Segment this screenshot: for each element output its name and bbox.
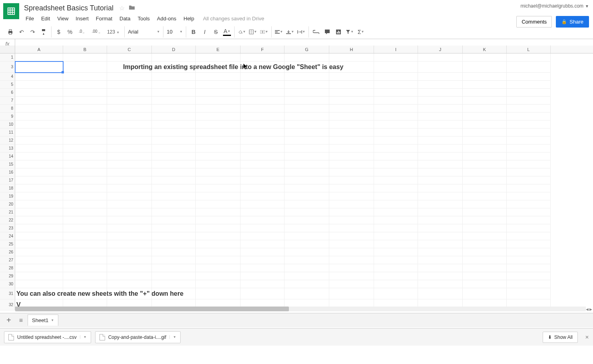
cell[interactable]	[418, 192, 463, 200]
cell[interactable]	[15, 89, 63, 97]
cell[interactable]	[63, 256, 107, 264]
row-header[interactable]: 7	[0, 97, 15, 105]
cell[interactable]	[15, 144, 63, 152]
cell[interactable]	[463, 224, 507, 232]
cell[interactable]	[241, 160, 285, 168]
user-dropdown-icon[interactable]: ▼	[585, 4, 589, 8]
cell[interactable]	[196, 224, 241, 232]
cell[interactable]	[15, 97, 63, 105]
cell[interactable]	[285, 200, 329, 208]
cell[interactable]	[15, 61, 63, 73]
cell[interactable]	[196, 152, 241, 160]
cell[interactable]	[507, 160, 551, 168]
cell[interactable]	[107, 288, 152, 299]
cell[interactable]	[329, 97, 374, 105]
cell[interactable]	[241, 121, 285, 129]
cell[interactable]	[241, 256, 285, 264]
cell[interactable]	[463, 81, 507, 89]
cell[interactable]	[196, 288, 241, 299]
cell[interactable]	[418, 53, 463, 61]
sheet-tab-1[interactable]: Sheet1 ▼	[28, 315, 58, 326]
cell[interactable]	[107, 192, 152, 200]
italic-button[interactable]: I	[201, 28, 209, 36]
cell[interactable]	[418, 272, 463, 280]
cell[interactable]	[329, 272, 374, 280]
cell[interactable]	[463, 288, 507, 299]
cell[interactable]	[418, 168, 463, 176]
cell[interactable]	[329, 280, 374, 288]
cell[interactable]	[15, 105, 63, 113]
cell[interactable]	[285, 224, 329, 232]
cell[interactable]	[63, 224, 107, 232]
cell[interactable]	[152, 61, 196, 73]
cell[interactable]	[196, 184, 241, 192]
cell[interactable]	[241, 288, 285, 299]
cell[interactable]	[107, 160, 152, 168]
font-size-select[interactable]: 10 ▼	[167, 29, 183, 35]
cell[interactable]	[152, 240, 196, 248]
menu-help[interactable]: Help	[180, 14, 197, 23]
cell[interactable]	[374, 224, 418, 232]
cell[interactable]	[507, 256, 551, 264]
cell[interactable]	[463, 97, 507, 105]
cell[interactable]	[329, 232, 374, 240]
cell[interactable]	[374, 73, 418, 81]
font-family-select[interactable]: Arial ▼	[128, 29, 160, 35]
row-header[interactable]: 31	[0, 288, 15, 299]
cell[interactable]	[196, 240, 241, 248]
cell[interactable]	[63, 240, 107, 248]
cell[interactable]	[374, 152, 418, 160]
app-logo[interactable]	[3, 3, 19, 19]
row-header[interactable]: 4	[0, 73, 15, 81]
cell[interactable]	[15, 73, 63, 81]
cell[interactable]	[374, 89, 418, 97]
menu-insert[interactable]: Insert	[72, 14, 92, 23]
share-button[interactable]: 🔒 Share	[556, 16, 589, 28]
cell[interactable]	[196, 272, 241, 280]
cell[interactable]	[15, 176, 63, 184]
cell[interactable]	[507, 121, 551, 129]
cell[interactable]	[241, 136, 285, 144]
col-header-E[interactable]: E	[196, 46, 241, 53]
cell[interactable]	[15, 136, 63, 144]
cell[interactable]	[241, 248, 285, 256]
cell[interactable]	[15, 256, 63, 264]
cell[interactable]	[196, 248, 241, 256]
cell[interactable]	[329, 81, 374, 89]
cell[interactable]	[374, 280, 418, 288]
select-all-corner[interactable]	[0, 46, 15, 53]
cell[interactable]	[418, 121, 463, 129]
cell[interactable]	[418, 248, 463, 256]
cell[interactable]	[463, 176, 507, 184]
cell[interactable]	[285, 113, 329, 121]
cell[interactable]	[329, 129, 374, 136]
cell[interactable]	[507, 272, 551, 280]
cell[interactable]	[329, 144, 374, 152]
horizontal-scrollbar[interactable]	[15, 307, 586, 311]
cell[interactable]	[196, 168, 241, 176]
cell[interactable]	[241, 184, 285, 192]
cell[interactable]	[107, 264, 152, 272]
row-header[interactable]: 1	[0, 53, 15, 61]
cell[interactable]	[196, 232, 241, 240]
cell[interactable]	[196, 216, 241, 224]
cell[interactable]	[107, 136, 152, 144]
cell[interactable]	[374, 216, 418, 224]
cell[interactable]	[463, 192, 507, 200]
row-header[interactable]: 13	[0, 144, 15, 152]
cell[interactable]	[507, 136, 551, 144]
cell[interactable]	[152, 272, 196, 280]
cell[interactable]	[463, 248, 507, 256]
cell[interactable]	[196, 105, 241, 113]
cell[interactable]	[196, 200, 241, 208]
cell[interactable]	[329, 240, 374, 248]
row-header[interactable]: 20	[0, 200, 15, 208]
cell[interactable]	[285, 216, 329, 224]
cell[interactable]	[285, 272, 329, 280]
cell[interactable]	[107, 144, 152, 152]
cell[interactable]	[107, 240, 152, 248]
comments-button[interactable]: Comments	[516, 16, 552, 28]
cell[interactable]	[329, 168, 374, 176]
cell[interactable]	[418, 176, 463, 184]
cell[interactable]	[107, 200, 152, 208]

************

Each record must appear again exactly as written above, without its pictures.

Segment this screenshot: for each element output its name and bbox.
cell[interactable]	[418, 192, 463, 200]
cell[interactable]	[15, 89, 63, 97]
cell[interactable]	[63, 256, 107, 264]
row-header[interactable]: 7	[0, 97, 15, 105]
cell[interactable]	[15, 144, 63, 152]
cell[interactable]	[463, 224, 507, 232]
cell[interactable]	[241, 160, 285, 168]
user-dropdown-icon[interactable]: ▼	[585, 4, 589, 8]
cell[interactable]	[196, 224, 241, 232]
cell[interactable]	[15, 97, 63, 105]
cell[interactable]	[285, 200, 329, 208]
cell[interactable]	[15, 61, 63, 73]
cell[interactable]	[196, 152, 241, 160]
cell[interactable]	[507, 160, 551, 168]
cell[interactable]	[107, 288, 152, 299]
cell[interactable]	[329, 97, 374, 105]
cell[interactable]	[241, 121, 285, 129]
cell[interactable]	[241, 256, 285, 264]
cell[interactable]	[463, 81, 507, 89]
cell[interactable]	[196, 288, 241, 299]
cell[interactable]	[418, 53, 463, 61]
sheet-tab-1[interactable]: Sheet1 ▼	[28, 315, 58, 326]
cell[interactable]	[107, 192, 152, 200]
italic-button[interactable]: I	[201, 28, 209, 36]
cell[interactable]	[418, 272, 463, 280]
cell[interactable]	[329, 272, 374, 280]
cell[interactable]	[463, 288, 507, 299]
cell[interactable]	[418, 168, 463, 176]
cell[interactable]	[329, 280, 374, 288]
cell[interactable]	[15, 105, 63, 113]
cell[interactable]	[285, 224, 329, 232]
cell[interactable]	[63, 224, 107, 232]
cell[interactable]	[152, 61, 196, 73]
cell[interactable]	[196, 184, 241, 192]
cell[interactable]	[241, 288, 285, 299]
cell[interactable]	[107, 160, 152, 168]
font-size-select[interactable]: 10 ▼	[167, 29, 183, 35]
cell[interactable]	[152, 240, 196, 248]
menu-help[interactable]: Help	[180, 14, 197, 23]
cell[interactable]	[374, 224, 418, 232]
cell[interactable]	[507, 256, 551, 264]
cell[interactable]	[463, 97, 507, 105]
cell[interactable]	[329, 232, 374, 240]
cell[interactable]	[374, 73, 418, 81]
font-family-select[interactable]: Arial ▼	[128, 29, 160, 35]
row-header[interactable]: 31	[0, 288, 15, 299]
cell[interactable]	[196, 240, 241, 248]
cell[interactable]	[63, 240, 107, 248]
cell[interactable]	[374, 152, 418, 160]
app-logo[interactable]	[3, 3, 19, 19]
row-header[interactable]: 4	[0, 73, 15, 81]
cell[interactable]	[15, 73, 63, 81]
cell[interactable]	[374, 89, 418, 97]
menu-insert[interactable]: Insert	[72, 14, 92, 23]
share-button[interactable]: 🔒 Share	[556, 16, 589, 28]
cell[interactable]	[196, 272, 241, 280]
cell[interactable]	[15, 176, 63, 184]
cell[interactable]	[507, 121, 551, 129]
cell[interactable]	[241, 136, 285, 144]
col-header-E[interactable]: E	[196, 46, 241, 53]
cell[interactable]	[15, 136, 63, 144]
cell[interactable]	[241, 248, 285, 256]
cell[interactable]	[15, 256, 63, 264]
cell[interactable]	[196, 248, 241, 256]
cell[interactable]	[329, 81, 374, 89]
cell[interactable]	[374, 280, 418, 288]
select-all-corner[interactable]	[0, 46, 15, 53]
cell[interactable]	[418, 121, 463, 129]
cell[interactable]	[418, 248, 463, 256]
cell[interactable]	[463, 176, 507, 184]
cell[interactable]	[285, 113, 329, 121]
cell[interactable]	[329, 129, 374, 136]
cell[interactable]	[507, 272, 551, 280]
cell[interactable]	[329, 144, 374, 152]
horizontal-scrollbar[interactable]	[15, 307, 586, 311]
cell[interactable]	[196, 168, 241, 176]
cell[interactable]	[241, 184, 285, 192]
cell[interactable]	[107, 264, 152, 272]
row-header[interactable]: 1	[0, 53, 15, 61]
cell[interactable]	[196, 232, 241, 240]
cell[interactable]	[196, 216, 241, 224]
cell[interactable]	[107, 136, 152, 144]
cell[interactable]	[374, 216, 418, 224]
cell[interactable]	[463, 192, 507, 200]
row-header[interactable]: 13	[0, 144, 15, 152]
cell[interactable]	[507, 136, 551, 144]
cell[interactable]	[152, 272, 196, 280]
cell[interactable]	[463, 248, 507, 256]
cell[interactable]	[196, 105, 241, 113]
cell[interactable]	[196, 200, 241, 208]
cell[interactable]	[329, 240, 374, 248]
row-header[interactable]: 20	[0, 200, 15, 208]
cell[interactable]	[285, 216, 329, 224]
cell[interactable]	[285, 272, 329, 280]
cell[interactable]	[107, 144, 152, 152]
cell[interactable]	[107, 240, 152, 248]
comments-button[interactable]: Comments	[516, 16, 552, 28]
cell[interactable]	[329, 168, 374, 176]
cell[interactable]	[418, 176, 463, 184]
cell[interactable]	[107, 200, 152, 208]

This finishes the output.